Someone must have steered Preckwinkle in the direction of an Econ 101 textbook:
- Cook County Board President Toni Preckwinkle today dropped plans for a five-cent bullet tax, but still wants to charge a $25 tax on every gun purchase.
The compromise was negotiated over several days with Commissioners John Fritchey and Edwin Reyes, both Chicago Democrats, who had balked at the guns and ammo taxes.

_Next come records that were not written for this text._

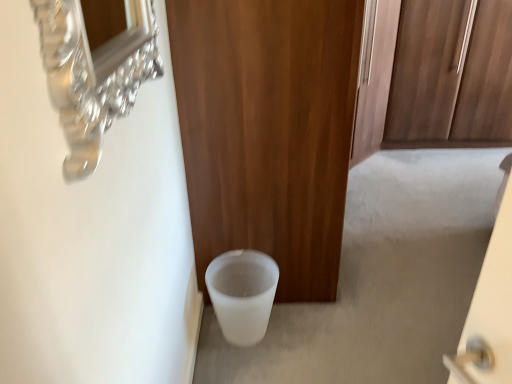 You are a GUI agent. You are given a task and a screenshot of the screen. Output one action in this format:
    pyautogui.click(x=<x>, y=<y>)
    Task: Click on the wooden door at center
    
    Given the screenshot: What is the action you would take?
    268,131

Considering the sizes of objects white frosted glass toilet bowl at lower left and wooden door at center in the image provided, who is bigger, white frosted glass toilet bowl at lower left or wooden door at center?

Bigger between the two is wooden door at center.

Is wooden door at center completely or partially inside white frosted glass toilet bowl at lower left?

No, wooden door at center is not inside white frosted glass toilet bowl at lower left.

Between white frosted glass toilet bowl at lower left and wooden door at center, which one has less height?

With less height is white frosted glass toilet bowl at lower left.

Which is more to the left, white frosted glass toilet bowl at lower left or wooden door at center?

white frosted glass toilet bowl at lower left is more to the left.

Considering the relative positions of wooden door at center and white matte trash can at lower center in the image provided, is wooden door at center behind white matte trash can at lower center?

No, the depth of wooden door at center is less than that of white matte trash can at lower center.

From the image's perspective, is wooden door at center on white matte trash can at lower center?

Yes, from the image's perspective, wooden door at center is above white matte trash can at lower center.

From their relative heights in the image, would you say wooden door at center is taller or shorter than white matte trash can at lower center?

Considering their sizes, wooden door at center has more height than white matte trash can at lower center.

Which object is wider, wooden door at center or white matte trash can at lower center?

Wider between the two is white matte trash can at lower center.

Is wooden door at center facing towards white frosted glass toilet bowl at lower left?

No, wooden door at center does not turn towards white frosted glass toilet bowl at lower left.

Does point (198, 207) appear closer or farther from the camera than point (205, 281)?

Clearly, point (198, 207) is closer to the camera than point (205, 281).

From the picture: From a real-world perspective, is wooden door at center positioned above or below white frosted glass toilet bowl at lower left?

wooden door at center is situated higher than white frosted glass toilet bowl at lower left in the real world.

From the image's perspective, between wooden door at center and white frosted glass toilet bowl at lower left, which one is located above?

wooden door at center is shown above in the image.

Could you tell me if white frosted glass toilet bowl at lower left is facing white matte trash can at lower center?

No, white frosted glass toilet bowl at lower left is not facing towards white matte trash can at lower center.

Would you say white frosted glass toilet bowl at lower left is inside or outside white matte trash can at lower center?

white frosted glass toilet bowl at lower left lies outside white matte trash can at lower center.

Is there a large distance between white frosted glass toilet bowl at lower left and white matte trash can at lower center?

No.

Which object is closer to the camera taking this photo, white frosted glass toilet bowl at lower left or white matte trash can at lower center?

white frosted glass toilet bowl at lower left is closer to the camera.

From their relative heights in the image, would you say white matte trash can at lower center is taller or shorter than white frosted glass toilet bowl at lower left?

In the image, white matte trash can at lower center appears to be shorter than white frosted glass toilet bowl at lower left.

Is white matte trash can at lower center bigger or smaller than white frosted glass toilet bowl at lower left?

Clearly, white matte trash can at lower center is larger in size than white frosted glass toilet bowl at lower left.

Is white matte trash can at lower center wider than white frosted glass toilet bowl at lower left?

Correct, the width of white matte trash can at lower center exceeds that of white frosted glass toilet bowl at lower left.

How distant is white matte trash can at lower center from white frosted glass toilet bowl at lower left?

The distance of white matte trash can at lower center from white frosted glass toilet bowl at lower left is 42.52 centimeters.

Is white matte trash can at lower center oriented towards wooden door at center?

No, white matte trash can at lower center is not facing towards wooden door at center.

Is wooden door at center a part of white matte trash can at lower center?

No, wooden door at center is located outside of white matte trash can at lower center.

Is white matte trash can at lower center taller or shorter than wooden door at center?

white matte trash can at lower center is shorter than wooden door at center.

Considering the relative sizes of white matte trash can at lower center and wooden door at center in the image provided, is white matte trash can at lower center smaller than wooden door at center?

Indeed, white matte trash can at lower center has a smaller size compared to wooden door at center.

This screenshot has width=512, height=384. Identify the location of toilet bowl below the wooden door at center (from the image's perspective). (242, 294).

Where is `concrete that is under the wooden door at center (from a real-world perspective)`? The image size is (512, 384). concrete that is under the wooden door at center (from a real-world perspective) is located at coordinates (381, 279).

Considering their positions, is wooden door at center positioned further to white matte trash can at lower center than white frosted glass toilet bowl at lower left?

Among the two, wooden door at center is located further to white matte trash can at lower center.

Considering their positions, is white matte trash can at lower center positioned further to wooden door at center than white frosted glass toilet bowl at lower left?

Based on the image, white matte trash can at lower center appears to be further to wooden door at center.

Which object lies nearer to the anchor point white matte trash can at lower center, white frosted glass toilet bowl at lower left or wooden door at center?

white frosted glass toilet bowl at lower left is closer to white matte trash can at lower center.

Estimate the real-world distances between objects in this image. Which object is further from white frosted glass toilet bowl at lower left, white matte trash can at lower center or wooden door at center?

Among the two, white matte trash can at lower center is located further to white frosted glass toilet bowl at lower left.

From the image, which object appears to be farther from white frosted glass toilet bowl at lower left, wooden door at center or white matte trash can at lower center?

Among the two, white matte trash can at lower center is located further to white frosted glass toilet bowl at lower left.

When comparing their distances from wooden door at center, does white frosted glass toilet bowl at lower left or white matte trash can at lower center seem closer?

white frosted glass toilet bowl at lower left is positioned closer to the anchor wooden door at center.

At what (x,y) coordinates should I click in order to perform the action: click on concrete between wooden door at center and white frosted glass toilet bowl at lower left in the vertical direction. Please return your answer as a coordinate pair (x, y). Looking at the image, I should click on (381, 279). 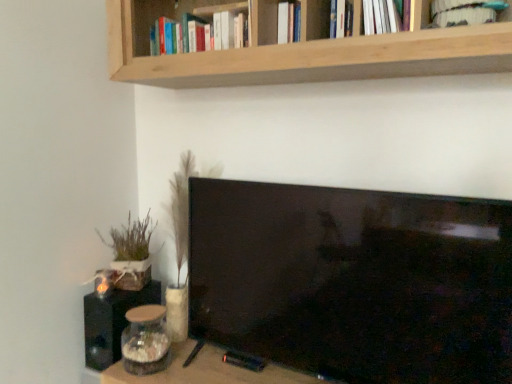 Where is `white fabric book at upper right, marked as the first book in a front-to-back arrangement`? The image size is (512, 384). white fabric book at upper right, marked as the first book in a front-to-back arrangement is located at coordinates (464, 12).

Identify the location of natural wood shelf at upper center. The image size is (512, 384). (298, 47).

The width and height of the screenshot is (512, 384). Describe the element at coordinates (298, 47) in the screenshot. I see `natural wood shelf at upper center` at that location.

Identify the location of white fabric book at upper right, marked as the first book in a front-to-back arrangement. (464, 12).

Can you confirm if natural wood shelf at upper center is positioned to the right of wooden box at left?

Yes.

Would you say natural wood shelf at upper center is a long distance from wooden box at left?

Actually, natural wood shelf at upper center and wooden box at left are a little close together.

From the image's perspective, would you say natural wood shelf at upper center is positioned over wooden box at left?

Yes, from the image's perspective, natural wood shelf at upper center is over wooden box at left.

Considering the positions of points (439, 4) and (115, 378), is point (439, 4) farther from camera compared to point (115, 378)?

No, (439, 4) is in front of (115, 378).

Is wooden table at lower center surrounded by white fabric book at upper right, placed as the second book when sorted from back to front?

No, wooden table at lower center is not a part of white fabric book at upper right, placed as the second book when sorted from back to front.

Could you measure the distance between white fabric book at upper right, which is the second book in left-to-right order, and wooden table at lower center?

The distance of white fabric book at upper right, which is the second book in left-to-right order, from wooden table at lower center is 4.30 feet.

Does white fabric book at upper right, placed as the second book when sorted from back to front, have a lesser height compared to wooden table at lower center?

Yes.

Considering the relative sizes of wooden box at left and white fabric book at upper right, which is the second book in left-to-right order, in the image provided, is wooden box at left taller than white fabric book at upper right, which is the second book in left-to-right order,?

Correct, wooden box at left is much taller as white fabric book at upper right, which is the second book in left-to-right order.

Considering the sizes of objects wooden box at left and white fabric book at upper right, which is the second book in left-to-right order, in the image provided, who is smaller, wooden box at left or white fabric book at upper right, which is the second book in left-to-right order,?

white fabric book at upper right, which is the second book in left-to-right order, is smaller.

Between point (140, 231) and point (457, 1), which one is positioned behind?

The point (140, 231) is farther.

Is there a large distance between wooden box at left and white fabric book at upper right, placed as the second book when sorted from back to front?

Yes, wooden box at left and white fabric book at upper right, placed as the second book when sorted from back to front, are located far from each other.

Considering the sizes of objects black matte speaker at lower left and hardcover books at upper center, the 1th book when ordered from back to front, in the image provided, who is smaller, black matte speaker at lower left or hardcover books at upper center, the 1th book when ordered from back to front,?

black matte speaker at lower left.

How far apart are black matte speaker at lower left and hardcover books at upper center, the 1th book when ordered from back to front?

black matte speaker at lower left is 1.07 meters from hardcover books at upper center, the 1th book when ordered from back to front.

Would you say black matte speaker at lower left is outside hardcover books at upper center, which is counted as the 2th book, starting from the right?

That's correct, black matte speaker at lower left is outside of hardcover books at upper center, which is counted as the 2th book, starting from the right.

Which object is more forward, black matte speaker at lower left or hardcover books at upper center, the 1th book when ordered from back to front?

hardcover books at upper center, the 1th book when ordered from back to front, is more forward.

Which object is positioned more to the right, natural wood shelf at upper center or hardcover books at upper center, the first book positioned from the left?

natural wood shelf at upper center.

From the image's perspective, is natural wood shelf at upper center over hardcover books at upper center, the first book positioned from the left?

No, from the image's perspective, natural wood shelf at upper center is not on top of hardcover books at upper center, the first book positioned from the left.

At what (x,y) coordinates should I click in order to perform the action: click on shelf that is below the hardcover books at upper center, the first book positioned from the left (from the image's perspective). Please return your answer as a coordinate pair (x, y). This screenshot has width=512, height=384. Looking at the image, I should click on (298, 47).

Do you think hardcover books at upper center, the 1th book when ordered from back to front, is within white fabric book at upper right, which is the second book in left-to-right order, or outside of it?

hardcover books at upper center, the 1th book when ordered from back to front, is outside white fabric book at upper right, which is the second book in left-to-right order.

In exchange for their support, Preckwinkle agreed to create a $2 million fund to combat gun violence. Fritchey had proposed dedicating $1.4 million to anti-gun violence efforts. She also agreed to exempt law-enforcement officers from having to pay the tax, which helped convince Reyes to support the plan.
Evidently, she only absorbed half the lesson though. If we can get a gun for $25 cheaper in Kane or Will or DuPage county, we'll be doing that instead and picking up a few hundred bucks worth of ammo while we're there.
And if you thought for an instant that this was anything but a punitive tax on those who dare to own a gun, this ought to make it clear:
- The bullet tax was projected to raise $400,000 in revenue. The gun tax would raise $600,000, Budget Director Andrea Gibson said.
The revenue would help defray the cost of medical care for people who are shot and then treated at county-run, taxpayer subsidized Cook County Hospital. The hospital treats about 670 gunshot victims at year at an average cost of $52,000, Preckwinkle said.
$1 million in new taxes to defray a bill of $34.8 million in gunshot care? What a fucking joke.